= John Cole Roberts =

Welsh geologist and lecturer (1935–2016)

John Cole Roberts (1935 – 30 September 2016) was a Welsh geologist.

His paper "Feather Fracture and the Mechanics of Rock Jointing" introduced the geological community to this newly identified and newly classified fracture patterning, along with its impact in terms of jointing structures. He announced it in the summer of 1961. It continues to be the definitive standard of feather fracture work.

== Early life ==

Roberts was born in 1935 in South Wales, and grew up in the valleys surrounding the iron and steel town of Dowlais. He would have left school and started work in his mid teens, like the majority of young people of the time, had it not been for a school master, Ron Gethin, who realised his aptitude for earth sciences.

The first boy to take geology to O-level and A-level in his district, Roberts studied at Swansea University (University of Wales), where he graduated and obtained his PhD in Geology, in 1961, for his thesis "Jointing and Minor Tectonics of the Neath Disturbance and Adjacent Areas". Roberts became an expert in the jointing and fracture science of the South Wales coalfields and in the geology of the areas around the Vale of Glamorgan and of the Gower Peninsula of Wales.

After receiving his doctorate, Roberts progressed into lecturing, initially at Aberystwyth University. There he met his future wife, Susan Davies (a mathematics undergraduate student). He later moved to Northern Ireland.

== Career==

Roberts joined the staff at Magee College, Derry, (now part of the University of Ulster) in 1962. He was one of the first academics selected to staff the newly opened university (then called The New University, now Ulster University at Coleraine) when it opened in 1968.

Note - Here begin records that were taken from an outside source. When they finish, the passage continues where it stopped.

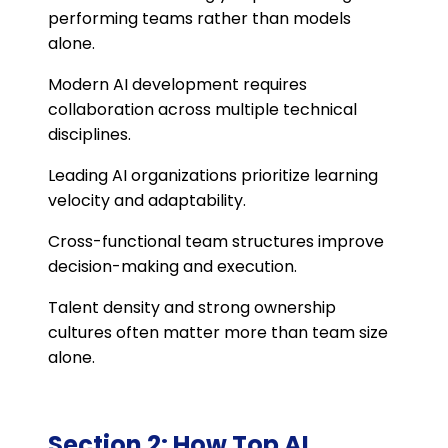
performing teams rather than models
alone.
Modern AI development requires
collaboration across multiple technical
disciplines.
Leading AI organizations prioritize learning
velocity and adaptability.
Cross-functional team structures improve
decision-making and execution.
Talent density and strong ownership
cultures often matter more than team size
alone.
Section 2: How Top AI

Roberts remained at Ulster University until his retirement in 2001. He left as a Senior Lecturer in Environmental Science, and was its longest-serving staff member at the time of his retirement.

Dr Roberts' achievements focused on the geology of the Inishowen Peninsula in County Donegal, Northwest Ireland. An acknowledged world expert in the area's geology John continued his research and offered geological tours of the area for interested parties, up until the time of his death.

== Retirement ==

Roberts and his wife lived in Portstewart, on the Causeway Coast, for many years. He maintained close links with the university and served for many years as the President of the Senior Common Room (latterly 'in exile'). in retirement John volunteered as part of the local Causeway Hospital Radio team and was an active member of his local Probus club, as well as being a regular social member at Portstewart Golf Club.

== Death ==
John Roberts died on 30 September 2016, from pancreatic cancer. He is survived by his widow Susie, daughters Rebecca and Hannah and his grandchildren Reshon and Rhiannon Roberts, and Sheqeal Robert-Scott.